Makerere University, Uganda

Scientific Tracks Abstracts: J Microb Biochem Technol

Abstract:

While COVID-19 spread globally, the role of the gut microbiota in patient outcomes has remained an area of exploration especially in resource limited settings. This study compared the functional potential of the gut microbiome in Ugandan patients with severe COVID-19 disease compared to mild cases. Furthermore, machine learning (ML) models were used to assess the predictability of the gut microbiota in COVID-19 severity. 16S rRNA gene sequencing was performed on stool samples from confirmed COVID-19 patients including 34 mild cases and 47 severe cases. Data processing steps, including quality control, normalization, taxonomic classification, and other preparatory analyses, were conducted using a single QIIME 2 pipeline. Functional predictions were made using PICRUSt2 while differential abundance analysis of the pathways was done using DESeq2 package in R. To assess the predictive value on the severity of COVID-19 disease, normalized counts of three highly significant pathways were used as input in machine learning models. The dataset was divided into two (8:2), for training and testing respectively. Several models, including Random Forest, Support Vector Machine (SVM), and Gradient Boosting, were evaluated. Hyperparameter tuning and 10-fold cross-validation were used to optimize model performance. There were 52 significantly differentially abundant pathways (padj <0.05) between mild and severe cases.

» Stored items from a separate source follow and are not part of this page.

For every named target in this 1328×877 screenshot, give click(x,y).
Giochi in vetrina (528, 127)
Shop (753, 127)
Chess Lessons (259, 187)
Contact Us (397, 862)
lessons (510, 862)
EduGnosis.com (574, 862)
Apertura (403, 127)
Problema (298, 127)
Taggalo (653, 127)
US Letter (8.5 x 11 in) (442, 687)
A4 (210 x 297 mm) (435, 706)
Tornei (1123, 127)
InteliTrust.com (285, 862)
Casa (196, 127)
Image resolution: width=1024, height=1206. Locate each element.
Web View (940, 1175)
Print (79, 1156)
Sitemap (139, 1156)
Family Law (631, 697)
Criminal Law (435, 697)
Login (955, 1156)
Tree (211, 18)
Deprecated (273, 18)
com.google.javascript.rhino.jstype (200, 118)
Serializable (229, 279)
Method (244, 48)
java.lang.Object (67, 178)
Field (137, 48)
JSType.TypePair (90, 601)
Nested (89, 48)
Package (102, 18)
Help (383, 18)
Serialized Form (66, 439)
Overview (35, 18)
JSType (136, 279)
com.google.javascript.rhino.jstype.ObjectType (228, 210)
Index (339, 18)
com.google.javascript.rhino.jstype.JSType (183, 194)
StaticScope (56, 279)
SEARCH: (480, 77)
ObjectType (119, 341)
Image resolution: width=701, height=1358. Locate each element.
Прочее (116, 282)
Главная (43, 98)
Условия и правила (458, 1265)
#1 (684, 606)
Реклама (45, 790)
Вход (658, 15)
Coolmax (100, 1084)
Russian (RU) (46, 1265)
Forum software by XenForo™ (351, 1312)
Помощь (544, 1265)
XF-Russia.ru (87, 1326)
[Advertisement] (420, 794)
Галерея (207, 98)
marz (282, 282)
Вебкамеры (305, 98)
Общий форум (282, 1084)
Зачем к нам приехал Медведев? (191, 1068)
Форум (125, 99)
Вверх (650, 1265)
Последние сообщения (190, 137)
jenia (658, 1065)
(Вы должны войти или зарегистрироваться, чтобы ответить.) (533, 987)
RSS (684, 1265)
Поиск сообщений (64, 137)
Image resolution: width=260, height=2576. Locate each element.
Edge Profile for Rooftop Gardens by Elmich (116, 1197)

Among those, only three had a positive log2FoldChange above 2, implying they were significantly higher in severe cases compared to mild cases. These were the Peptidoglycan Biosynthesis V, the Superpathway of Geranylgeranyldiphosphate Biosynthesis, and the Mevalonate I Pathways (log2FoldChange = 2.68, 2.24 and 2.23 respectively). The Gradient Boosting model achieved the highest performance in predicting severity with an accuracy of 73.33% (95% CI: 44.9% to 92.21%). These findings suggest that alterations in the gut microbiome and its functional potential contribute to the severity of COVID19. The abundance of specific functional pathways can moderately predict the severity of COVID-19.

Biography :

Christopher is a Data Scientist at the intersection of Bioinformatics & AI. He is passionate about Big Data, Disease Modelling, Drug Discovery and Biostatistics. He transforms complex biological and health care data into actionable insights using machine learning and cutting-edge tools.